Maryland tends to be a place people stay. Generation after generation tend to be found living on the same land or just down the street. And surnames often tell the tale. Robinette and House, for instance, are two familiar Allegany County names, and their histories go back to the 18th century.
George C. Robinette, who fought in the Revolutionary War, rising to the rank of captain, was the first Robinette to settle on Allegany land. In 1778, the General Assembly of Maryland “reserved all unpatented lands westward of Fort Cumberland for Maryland soldiers of the American Revolution.” Soldiers could claim the land by exercising “bounty land warrants” issued by the federal government in payment for their services in the Revolution. The warrants allowed the soldiers, or their heirs, to choose and claim the land they wanted.
Both Capt. George, and a fellow soldier by the name of Willian House, claimed side-by-side plots.

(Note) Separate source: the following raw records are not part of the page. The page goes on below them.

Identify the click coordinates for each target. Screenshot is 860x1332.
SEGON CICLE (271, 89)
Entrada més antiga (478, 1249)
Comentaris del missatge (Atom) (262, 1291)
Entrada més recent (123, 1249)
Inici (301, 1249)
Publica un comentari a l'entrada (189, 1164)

According to the National Register of Historic Places, House and Robinette built log houses on their respective land. House’s became William House Farm. Robinette’s, initially known simply as “Robinettes Lot,” subsequently became Breakneck Farm. Both became part of the Breakneck Road Historic District that was created in 1980. The historic district application inventory lists Robinette’s original house as being 18- by 18-feet.

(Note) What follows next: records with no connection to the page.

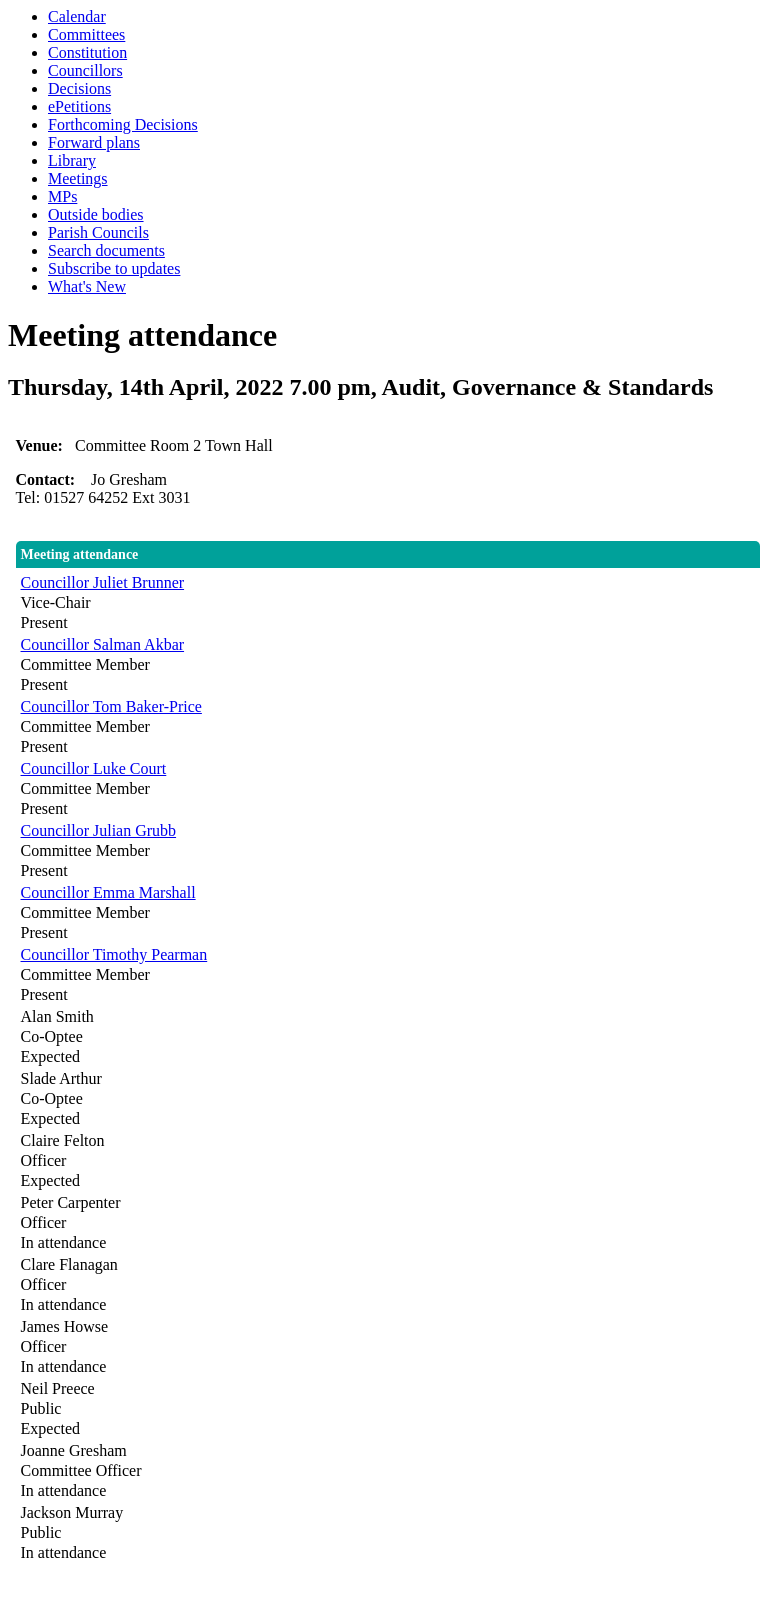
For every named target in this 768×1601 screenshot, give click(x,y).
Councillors (85, 70)
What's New (87, 286)
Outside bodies (96, 214)
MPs (62, 196)
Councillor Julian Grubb (99, 830)
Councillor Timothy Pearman (114, 954)
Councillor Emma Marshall (108, 892)
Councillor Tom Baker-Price (111, 706)
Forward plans (94, 142)
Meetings (78, 178)
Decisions (79, 88)
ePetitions (79, 106)
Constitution (87, 52)
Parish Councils (98, 232)
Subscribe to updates (114, 268)
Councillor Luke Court (94, 768)
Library (72, 160)
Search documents (106, 250)
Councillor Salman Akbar (103, 644)
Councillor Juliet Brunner (103, 582)
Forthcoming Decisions (123, 124)
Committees (86, 34)
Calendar (77, 16)
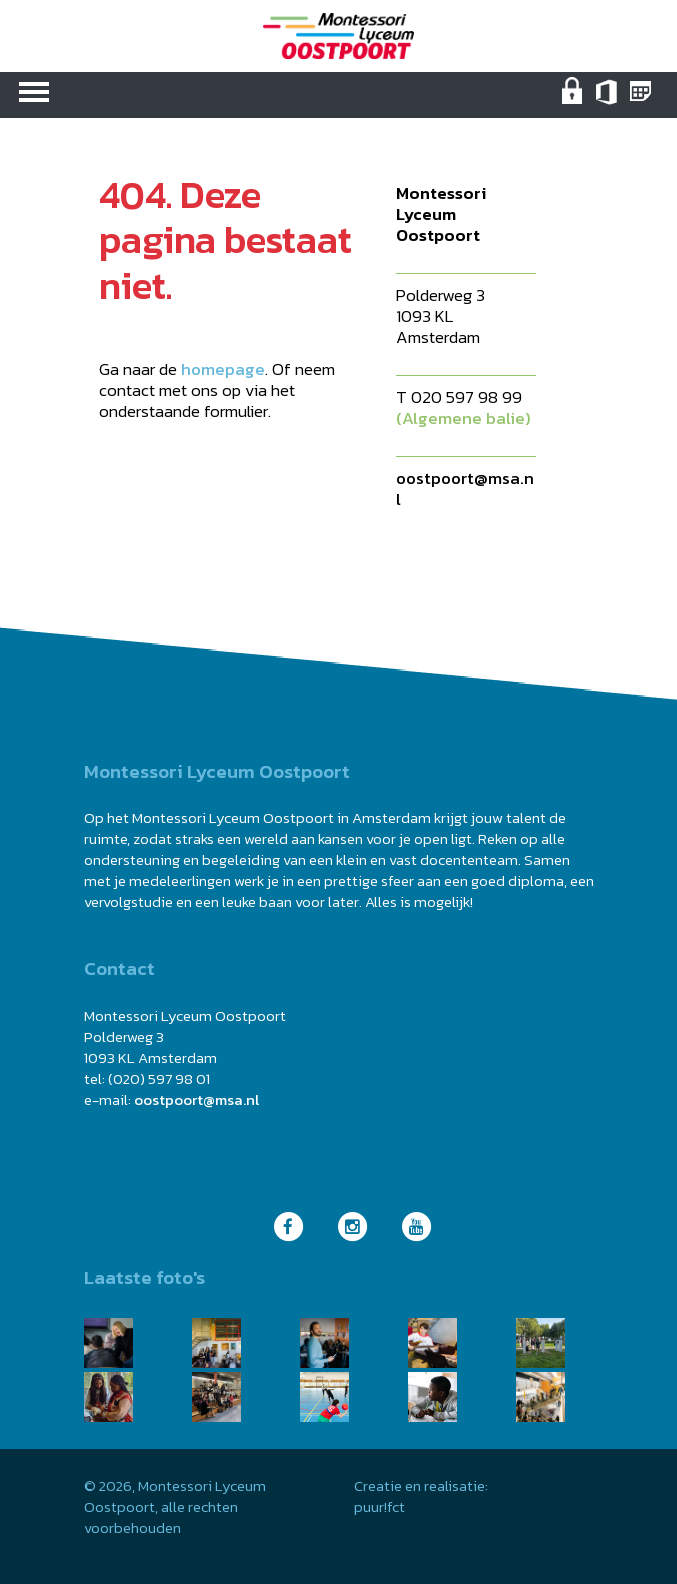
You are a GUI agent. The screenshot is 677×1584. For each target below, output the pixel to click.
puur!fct (379, 1506)
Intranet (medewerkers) (574, 100)
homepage (223, 369)
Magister (642, 100)
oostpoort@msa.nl (465, 488)
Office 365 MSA (608, 100)
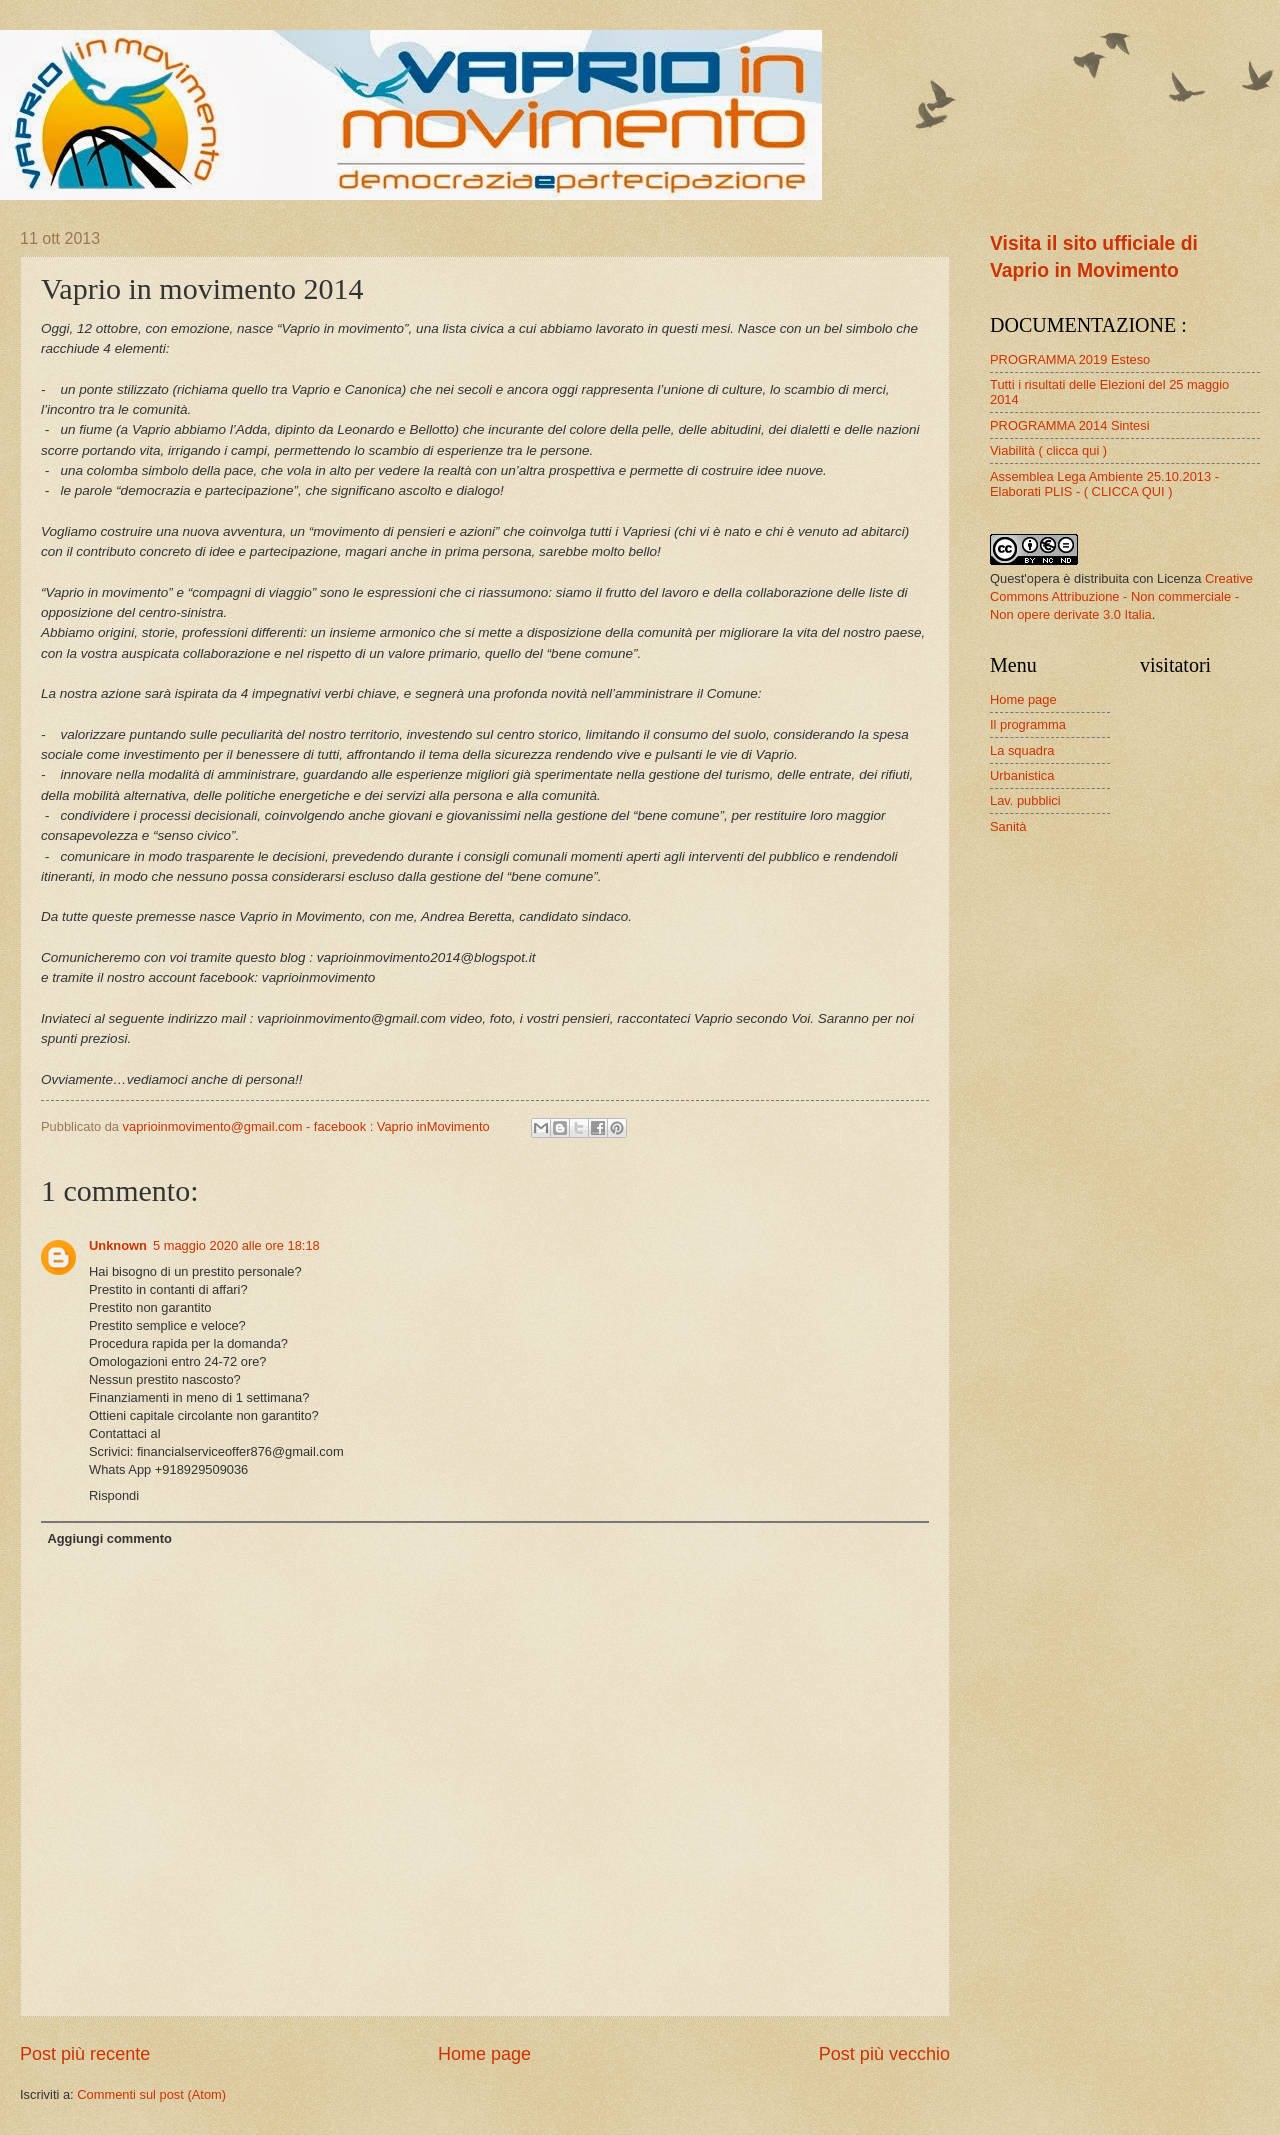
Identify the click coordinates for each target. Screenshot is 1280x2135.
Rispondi (114, 1495)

The original log house still stands, but, as is often the case, was incorporated as additions as it telescoped out to accommodate the need for more space. The next two Robinette generations built their own homes on the land as well.

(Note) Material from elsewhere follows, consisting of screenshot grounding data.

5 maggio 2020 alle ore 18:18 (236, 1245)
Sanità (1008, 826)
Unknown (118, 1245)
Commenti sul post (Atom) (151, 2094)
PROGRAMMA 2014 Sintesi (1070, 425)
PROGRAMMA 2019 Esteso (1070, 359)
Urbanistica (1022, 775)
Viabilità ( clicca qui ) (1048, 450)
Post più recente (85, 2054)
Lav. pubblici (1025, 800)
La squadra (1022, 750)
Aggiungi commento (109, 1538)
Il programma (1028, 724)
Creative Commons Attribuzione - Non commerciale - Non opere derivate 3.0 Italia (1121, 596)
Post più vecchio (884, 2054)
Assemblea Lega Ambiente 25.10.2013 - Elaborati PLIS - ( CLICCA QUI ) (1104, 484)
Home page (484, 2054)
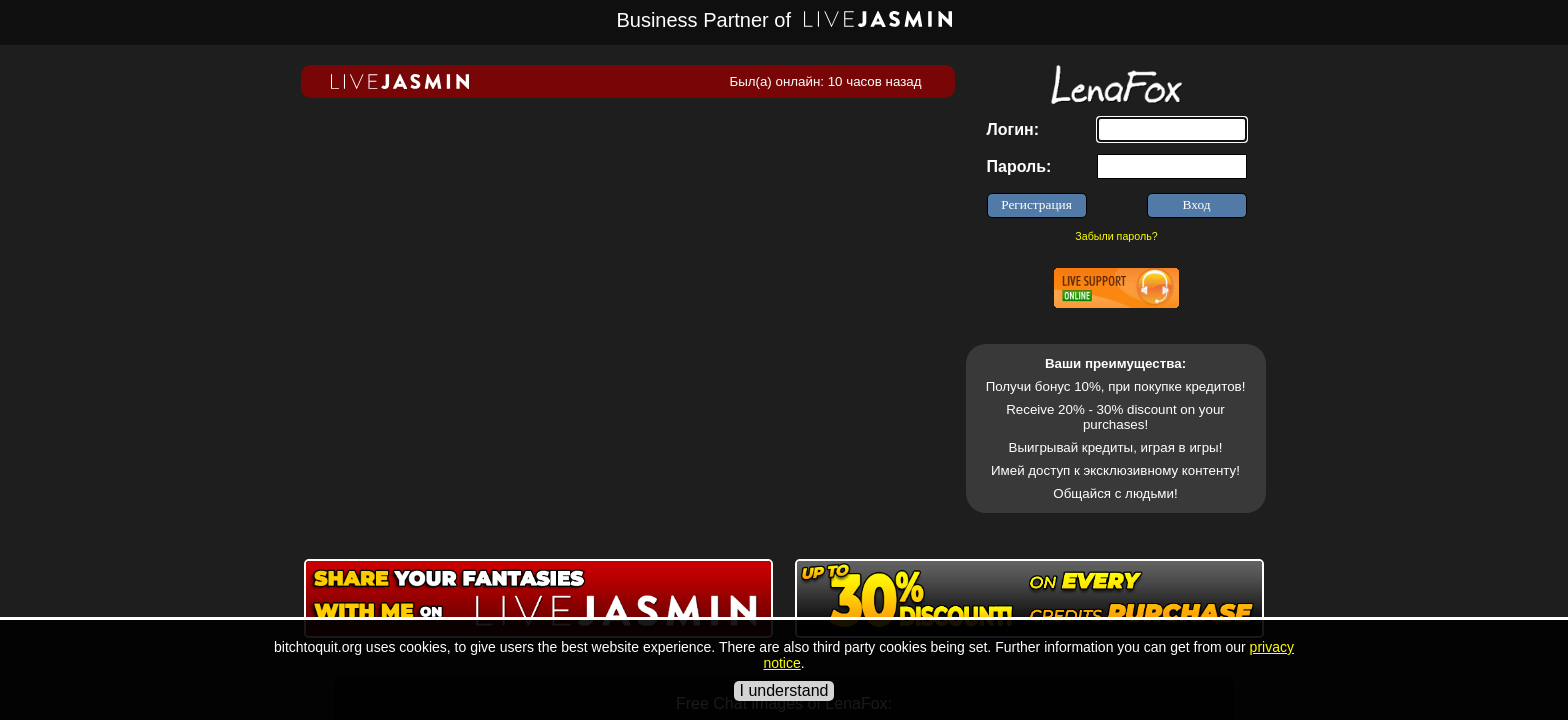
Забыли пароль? (1116, 236)
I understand (784, 690)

The genealogy site, Wikitree, documents that the second house was built by a Moses G. Robinette, ostensibly a “son of Captain George,” and that it is “ … a frame farm house with a large summer kitchen, and is still in the family, while the third, built by grandson George Tanner, is a substantial brick home.”
By 1850, however, some of the family had begun to spread. That year’s census of West Virginia lists a hotelkeeper named Moses J. Robinette, his wife, Jane E., and four children. By the 1860 census, two daughters had been added to the family.
The Civil War brought destruction to both his livelihood, his person and his family, and by the 1870 census, Moses had moved back to where he and at least two of his children had been born: Flintstone, Allegany County. Moses’ eldest son, George H., named after Captain George, stayed behind in the new state of West Virginia, as he had newly married.
George H. and his wife are known to have had two sons and two daughters, one of whom became Mary Elizabeth Robinette Biden, who became the wife of Joseph Harry Biden of Baltimore and grandmother to the current president of the United States.
Joseph H. dealt in oil, and his obituary tells that he managed the American Oil plant in Baltimore. His father was a stone mason, who had emigrated to Baltimore in 1820 and was the original immigrant of the Biden family. Barely two years later, he had married. His son, Joseph Robinette Biden Sr. married Catherine Eugenia Finnigan, who was herself a daughter of Irish immigrants.
Maryland families often reflect our continuing influx of new immigrants, as did the Robinette-Bidens, who created a family with Irish, French and English ancestors, and an American president. In other words, an American family … a Maryland family.